IN : le titre de votre dernier essai aux éditions Arkhée est « Uniques au Monde ». Pourquoi ce titre ?
Vincent Cocquebert : Ça aurait pu être « Un monde sur mesure » ou « La fin de l’autre ». Le sujet étant les risques politiques de ce fantasme qui consiste à essayer de transformer le monde pour qu’il réponde à nos attentes, plutôt que de s’adapter à lui. C’est un rappel de ce que l’altérité, les conflits, l’étrangeté apportent à notre souci d’identification. On se perçoit comme unique mais on est de moins en moins singulier à force de fuir l’inconfort de l’altérité justement. Notre tendance à chercher des communautés miroir met en lumière le piège de la pensée unique, ou de pensées uniques, qui est la garantie de perdre en complexité, en richesse et en empathie.
Nous sommes en plein fantasme d’un monde sur-mesure, nourri par un puissant capitalisme de l’ego, dans une séquence historique où l’espace politique s’est vidé. Les champs traditionnels de valorisation narcissique, qu’étaient la vie familiale et professionnelle, sont aujourd’hui marqués par le sceau de l’incertitude. Le marketing et le consumérisme viennent remplir cet espace vide. Le piège est dangereux. Les limites déjà perceptibles, notamment dans notre façon de percevoir les défis qui sont les nôtres.
À trop valoriser l’intimocracy, on perd les grands récits, les mythes collectifs qui permettent de trouver du sens de façon individuelle. Nos petits récits du quotidien deviennent la dernière utopie. Nous avons tellement plus à gagner à piocher dans le commun. L’intelligence serait d’apprendre à sortir de soi.
IN : INfluencia interroge justement l’intelligence, sous toutes ses formes, dans sa dernière revue. Qu’est-ce que vos enquêtes vous laissent comme sentiment à ce sujet ?
Vincent Cocquebert : Nos intelligences émotionnelles et collectives sont en danger. Nos besoins de sécurité, de confort, de bien être, de besoins primaires, a priori très loin de toute dynamique mortifère, ont pris une telle place que l’altérité nous semble menaçante. La période du Covid en a été un bon révélateur. Nombreux sont ceux à avoir témoigné apprécier être « chez soi, entre soi ». À s’être félicités de ce temps retrouvé, ce moment suspendu, cette impression de soulagement en quittant l’espace d’un instant la frénétique marche du monde. Au même moment, la peur de l’étranger, qu’on ne côtoyait pourtant plus, grimpait de 8 points dans les sondages. Safe qui peut.
Nous vivons une phase de repli géographique, social, idéologique, affectif et politique sans précédent qui n’est pas sans conséquence. Ce repli domestique n’est pas nouveau. Après que Mitterrand ou Jospin ont signifié aux Français que « l’État ne peut pas tout », on a vu poindre ce réflexe guidé par l’insécurité.
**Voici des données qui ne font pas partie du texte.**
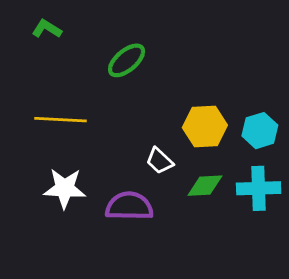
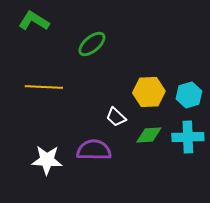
green L-shape: (47, 29) -> (34, 21), size x1.4
white star: (65, 188) -> (47, 160), moved

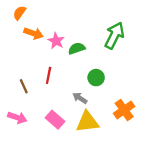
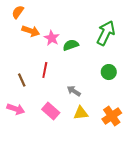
green circle: (96, 78) -> (109, 72), moved
orange cross: (124, 110) -> (112, 116), moved
yellow triangle: (87, 122) -> (81, 113), size x0.7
Depuis, Faith Plotkin (plus connue sous le nom de Faith Popcorn, NDLR) a prédit avant l’heure l’émergence du “claning”. Cette forme de pulsion isolationniste, conjuguée à la numérisation, conduit à une domiciliation de tout, de la restauration à la culture en passant par les relations sociales et même la danse : les boîtes de nuit se vident à mesure que les gens se retrouvent pour danser sur TikTok.
IN : En quoi ce comportement est-t-il dangereux ?
Vincent Cocquebert : Un psychologue anglais, qui a observé sur 4 générations jusqu’où peut aller seul un enfant de 10 ans, est arrivé à la conclusion suivante : en 2010, on le laisse en moyenne évoluer à 100 mètres de sa maison. Son arrière-arrière-grand-père était libre d’aller pêcher à une vingtaine de kilomètres. Dans la même veine, selon la sécurité routière, aujourd’hui seuls 20 % des élèves de CM2 se rendent seuls à l’école. Ils étaient 80 % dans les années 70. Plus on poursuivra dans cette quête de réassurance absolue, plus on prendra le principe de précaution comme boussole existentielle, plus on s’isolera. Ce qui nous éloigne d’une facette primordiale de notre intelligence : notre capacité à penser contre soi. À nous remettre en question. À nous nourrir de nos différences. Le risque est de voir rétrécir le monde. Apprenons à voir le monde tel qu’il est, et pas tel que nous aimerions qu’il soit.